There, I'm glad that's out in the open ... (more serendipity, the very next word in OED is kiblah, the site one faces to address the Deity, the first non-Mohammedean cite being in Stonehenge ...)

In response to Scientific American's Laughing Matters, I'll reprise my older (pre-blogging) commentary:
They say laughter is the best medicine. Now science has proved that laughing is good exercise! You know what I have to say to that? HA! That’s right, HA! I’ll bet those scientists think they’re pretty funny. I can just see them, snickering in their white labcoats: “Hey, doc! How about a sports club called ‘The Laughing Fit’?” You can believe them if you want to, but I was born a skeptic, and I’ll die a skeptic. If I die.

4.4.09

memory playing tricks

Thursday evening, as part of the program for Oulipo in NY, Jacques Roubaud gave a reading from the translation of The Loop, branch 2 of 6 of his 20-year memoiric [re]construction with interpolations and bifurcations, under the constraints of pre-dawn composition, truthfulness of the moment, and non-revision. Here he stuck to the main story, with two excerpts (the second the last, §50; the opening, §1, is excerpted at The Brooklyn Rail, with interpolation), before commenting on the depredations of age (command of both memory and English, in the latter case not knowing where the stress falls) and taking questions from the shop-packing audience. I asked how Memory and History play off against one another from the perspective of the Present, to which he responded that he had left behind such Theoretical Concerns in abandoning the Project (first described in the first branch, Destruction) for more particular, personal recounting. He also commented upon how the first branch had been received, readers seeking to console him for it well afterwards, how the choice of Destruction for an ENS examination was subverted by a bomb scare, and the more particular reader response when what he had recalled was at variance with the facts of the matter: To get a better sense, his translator, Jeff Fort, had travelled to the childhood home described in The Loop, only to find that he'd gotten the wrong house (and that the right one had been altered beyond recognition). Roubaud remains modest about his accomplishments, not just in his novels, but also in mathematics, poetry, and scholarship ("I just read things"), but reserves his intention in putting his prose forward. (My short take on the first branch here, the casebook thereon since moved here.)

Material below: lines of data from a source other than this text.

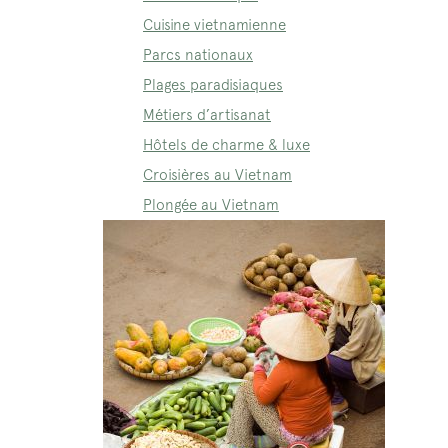
Cuisine vietnamienne
Parcs nationaux
Plages paradisiaques
Métiers d’artisanat
Hôtels de charme & luxe
Croisières au Vietnam
Plongée au Vietnam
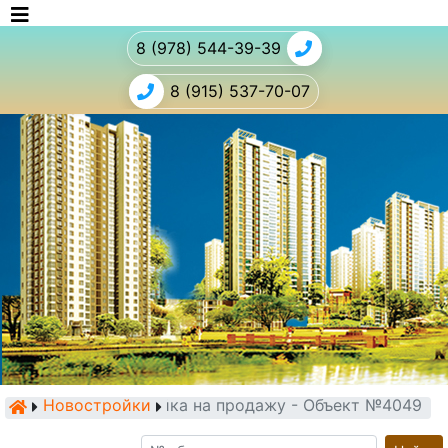
8 (978) 544-39-39
8 (915) 537-70-07
Новостройки
Новостройка на продажу - Объект №4049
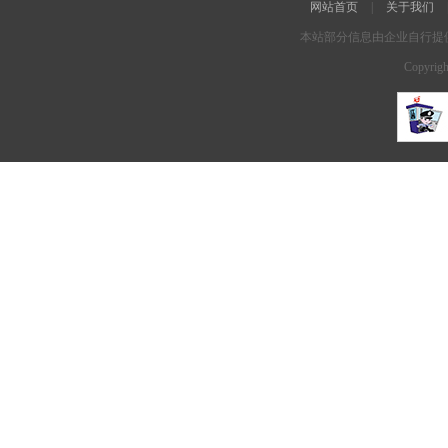
网站首页
|
关于我们
本站部分信息由企业自行提
Copyrigh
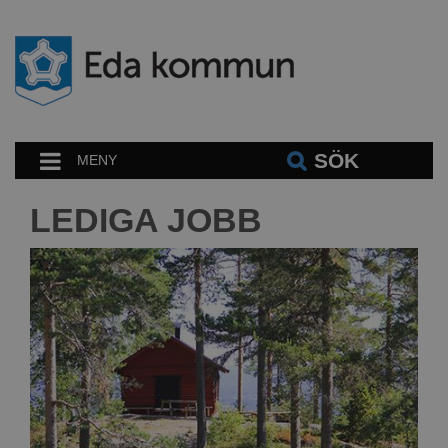
SÖK
MENY
LEDIGA JOBB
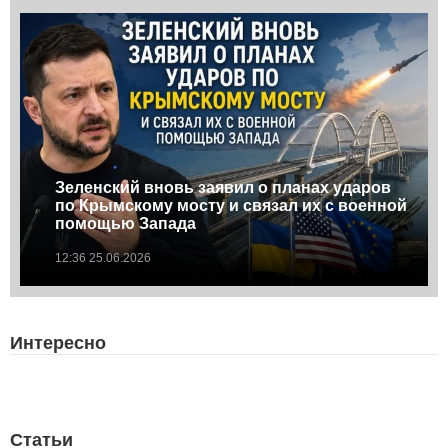
Зеленский вновь заявил о планах ударов
по Крымскому мосту и связал их с военной
помощью Запада
12:36 25.06.2026
Интересно
Статьи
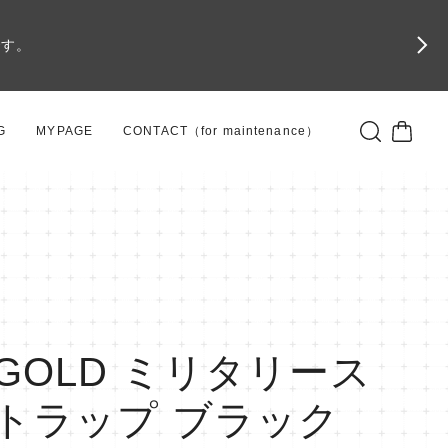
です。
G
MYPAGE
CONTACT（for maintenance）
GOLD ミリタリース
トラップ ブラック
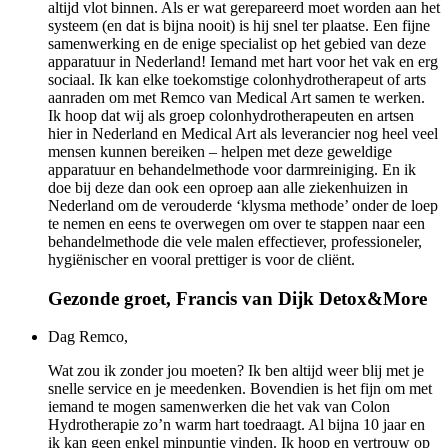
altijd vlot binnen. Als er wat gerepareerd moet worden aan het
systeem (en dat is bijna nooit) is hij snel ter plaatse. Een fijne
samenwerking en de enige specialist op het gebied van deze
apparatuur in Nederland! Iemand met hart voor het vak en erg
sociaal. Ik kan elke toekomstige colonhydrotherapeut of arts
aanraden om met Remco van Medical Art samen te werken.
Ik hoop dat wij als groep colonhydrotherapeuten en artsen
hier in Nederland en Medical Art als leverancier nog heel veel
mensen kunnen bereiken – helpen met deze geweldige
apparatuur en behandelmethode voor darmreiniging. En ik
doe bij deze dan ook een oproep aan alle ziekenhuizen in
Nederland om de verouderde ‘klysma methode’ onder de loep
te nemen en eens te overwegen om over te stappen naar een
behandelmethode die vele malen effectiever, professioneler,
hygiënischer en vooral prettiger is voor de cliënt.
Gezonde groet, Francis van Dijk
Detox&More
Dag Remco,
Wat zou ik zonder jou moeten? Ik ben altijd weer blij met je
snelle service en je meedenken. Bovendien is het fijn om met
iemand te mogen samenwerken die het vak van Colon
Hydrotherapie zo’n warm hart toedraagt. Al bijna 10 jaar en
ik kan geen enkel minpuntje vinden. Ik hoop en vertrouw op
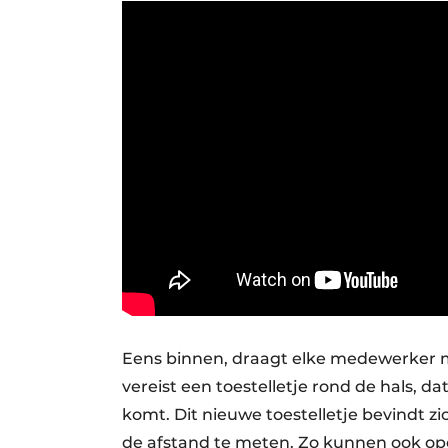
Eens binnen, draagt elke medewerker me
vereist een toestelletje rond de hals, d
komt. Dit nieuwe toestelletje bevindt z
de afstand te meten. Zo kunnen ook oper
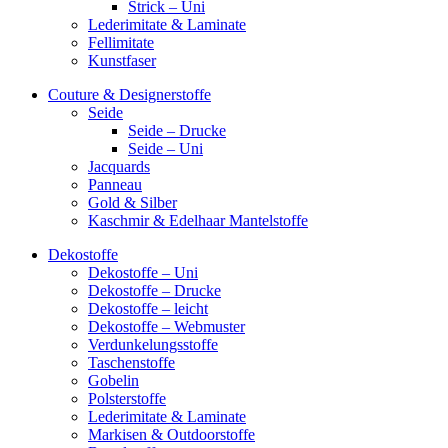
Strick – Uni
Lederimitate & Laminate
Fellimitate
Kunstfaser
Couture & Designerstoffe
Seide
Seide – Drucke
Seide – Uni
Jacquards
Panneau
Gold & Silber
Kaschmir & Edelhaar Mantelstoffe
Dekostoffe
Dekostoffe – Uni
Dekostoffe – Drucke
Dekostoffe – leicht
Dekostoffe – Webmuster
Verdunkelungsstoffe
Taschenstoffe
Gobelin
Polsterstoffe
Lederimitate & Laminate
Markisen & Outdoorstoffe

Idlewild Books, the venue for this reading, offers about 50-50 travel guides and associated literature (current and classic); I took the opportunity to pick up both The Loop (kindly signed at my request) and Best-Translated-Bookwinner Tranquility by Attila Bartis, who will be reading there next week (I don't know that I'll be able to make it; I did not attend Wednesday's New School Oulipo panel discussion, but fortunately Andrew Hultkrans did; oh, and cf AGNI). Serendipitously, my reading for the train ride to the city was Thomas Nashe's The Unfortunate Traveller. (Other March reading: Robert Graves' The White Goddess and Collected Poems ['61] [cf WLF], Robert Coover's Pricksongs & Descants, and Raymond Queneau's Eyeseas [Les Zioux] [trans Hurezanu & Kessler], selected poetry '21-'43.)